Understanding how spaceflight-stressors, including radiation, impact model organisms.

NASA announces the award of 12 grants or cooperative agreements for exciting new space biology research that will advance NASA’s understanding of how vertebrate and invertebrate model organisms respond, acclimate, and adapt to the space environment in support of human space exploration. Proposals for these projects were submitted in response to ROSES-2021 Program Element E.11 “Space Biology: Animal Studies” (NNH21ZDA001N-SBAS).

As human exploration prepares to go beyond Low Earth Orbit, NASA’s Biological and Physical Sciences Division (BPS) is shifting its research priorities towards work that will enable organisms to Thrive In DEep Space (TIDES). These efforts will focus on determining the effects of multiple deep-space stressors, including deep space radiation and reduced gravity on multiple animal models.

Selected studies involve, but are not limited to, efforts to 1) characterize the ability of dietary countermeasures to mitigate the negative effects of radiation exposure in mammals, 2) determine how exposure to various types of space-relevant radiation affects cognitive and neurological function, and 3) how exposure to simulated levels of fractional and hyper-gravity impact animal physiology.

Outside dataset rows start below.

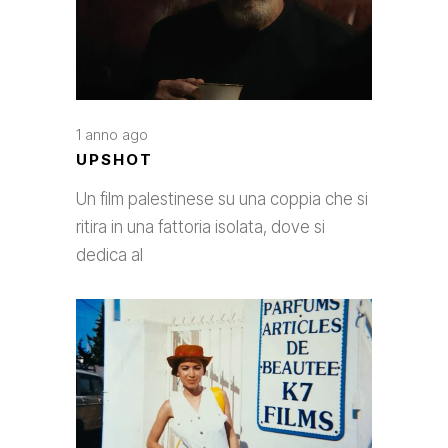
1 anno ago
UPSHOT
Un film palestinese su una coppia che si
ritira in una fattoria isolata, dove si
dedica al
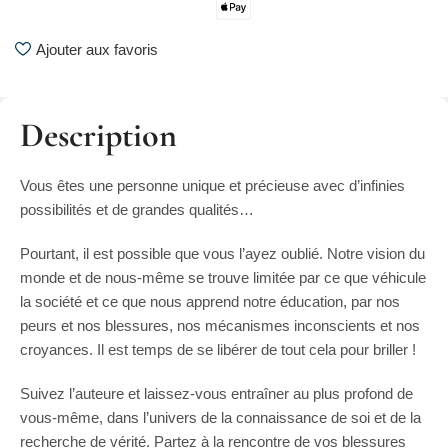
Ajouter aux favoris
Description
Vous êtes une personne unique et précieuse avec d’infinies
possibilités et de grandes qualités…
Pourtant, il est possible que vous l’ayez oublié. Notre vision du
monde et de nous-même se trouve limitée par ce que véhicule
la société et ce que nous apprend notre éducation, par nos
peurs et nos blessures, nos mécanismes inconscients et nos
croyances. Il est temps de se libérer de tout cela pour briller !
Suivez l’auteure et laissez-vous entraîner au plus profond de
vous-même, dans l’univers de la connaissance de soi et de la
recherche de vérité. Partez à la rencontre de vos blessures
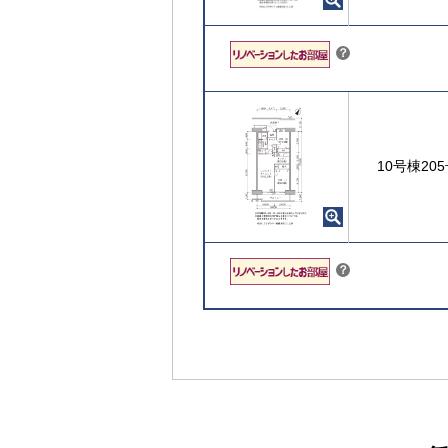
こちら
？
10号棟20
こちら
？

The selection of these awards was made possible through a collaboration between BPS and the Space Radiation Element of the NASA Human Research Program, which will provide access to the NASA Space Radiation Laboratory at Brookhaven National Laboratory for many of the awarded studies.

Twelve investigators from eight institutions in seven states will conduct these space biology investigations. Six of these awards are to investigators new to the Space Biology Program within BPS. When fully implemented, about $3.55 million will be awarded in fiscal years 2023-2026.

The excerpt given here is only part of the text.